Humboldt Forum
Das Humboldt Forum: Architektur jenseits des Zeitlichen

Humboldt Forum, Süd- und Ostfassade | © SHF / Foto (Zuschnitt): Christoph Musiol
Warum wurde mitten in Berlin ein Barockschloss wiederaufgebaut? Was soll man von einem Neubau halten, der originalgetreu die Vergangenheit reproduziert? Autor Roberto Sassi versucht, diese und andere Fragen zur Architektur des umstrittenen Museumszentrums von Franco Stella zu beantworten.
Von Roberto Sassi
EIN GLEICHGEWICHT ZWISCHEN VERGANGENHEIT UND GEGENWART
Ein zentraler Vorwurf der Kritiker des Humboldt Forums lautet, dass der Bau in gewisser Hinsicht die zeitgenössische Architektur verraten hätte. Im Jahr 2007 kommentierte Architekt David Chipperfield – der die Gestaltung der James-Simon-Galerie und die Restaurierung des Neuen Museums übernommen hatte – die Entscheidung des Bundestags für den Nachbau des Schlosses so: „Mir wäre es am liebsten, ein Architekt würde eine aktuelle Interpretation der alten Schönheit anstreben. Ein moderner Bau in alten Proportionen wäre fantastisch.“ Tatsächlich hatte fünf Jahre zuvor auch die Expertenkommission „Historische Mitte Berlin“ für die Errichtung eines Gebäudes in derselben Größe wie das Hohenzollern-Schloss votiert, und zwar samt Rekonstruktion der drei von Andreas Schlüter gestalteten Barockfassaden aus dem frühen 18. Jahrhundert sowie des weitläufigen, nach ihm benannten Innenhofs. Darüber hinaus schlug die Kommission vor, den östlichen Flügel des Schlosses und den Palast der Republik – den leerstehenden ehemaligen Sitz des DDR-Parlaments – vorübergehend baulich zusammenzuführen.

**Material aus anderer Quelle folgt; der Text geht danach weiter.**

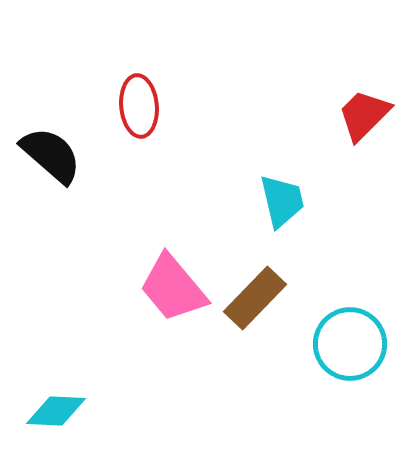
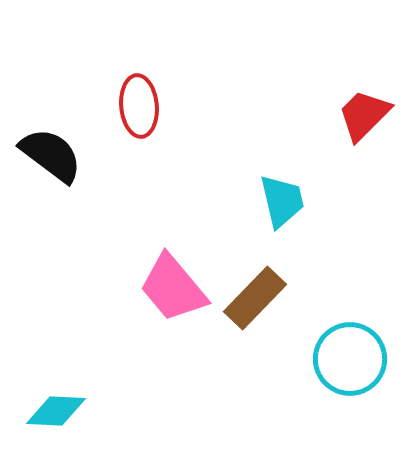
black semicircle: rotated 4 degrees counterclockwise
cyan circle: moved 15 px down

DAS SCHLOSS UND DIE MUSEUMSINSEL
Die Befürworter der Rekonstruktion zitieren gern den Schriftsteller und Verleger Wolf Jobst Siedler: „Das Schloss lag nicht in Berlin – Berlin war das Schloss.“ Sie wollen damit die Bedeutung des Schlosses für die Geschichte Berlins betonen, laden zugleich aber zu einem ebenso schlagkräftigen Gegenargument ein: Im 20. Jahrhundert spielte die ehemalige Residenz der Hohenzollern im sozialen und kulturellen Leben der Stadt keine zentrale Rolle mehr. Doch auch dieser, wenngleich begründete, Einwand lässt einen wichtigen Aspekt außer Acht: In architektonischer Hinsicht lag das Schloss nach wie vor zentral. Um das zu erkennen, genügt ein Blick auf die andere Seite des Boulevards Unter den Linden.

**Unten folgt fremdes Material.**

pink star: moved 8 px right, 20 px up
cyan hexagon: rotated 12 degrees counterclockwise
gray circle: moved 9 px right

ZEITGENÖSSISCHE ARCHITEKTUR ODER NICHT?
Der Entwurf von Franco Stella steht in enger Beziehung zu den umliegenden Museen. In einem im Online-Magazin des Humboldt Forums veröffentlichten Artikel erläutert der Kunsthistoriker Horst Bredekamp, inwiefern dieses Verhältnis nicht nur mit der Architektur, sondern auch mit der Perspektive und dem Strom der Besucher, ja mit der Stadt im engeren Sinn, zu tun hat: Durch die Portale der Passage und des Schlüterhofs sieht und erreicht man das Alte Museum beziehungsweise die Alte Nationalgalerie. Aus diesem Grund lädt Bredekamp dazu ein, das von Stella entworfene Gebäude nicht als Schloss oder als Palast zu betrachten, sondern als einen neuen Stadtteil Berlins, der in Beziehung zu seiner Umgebung steht.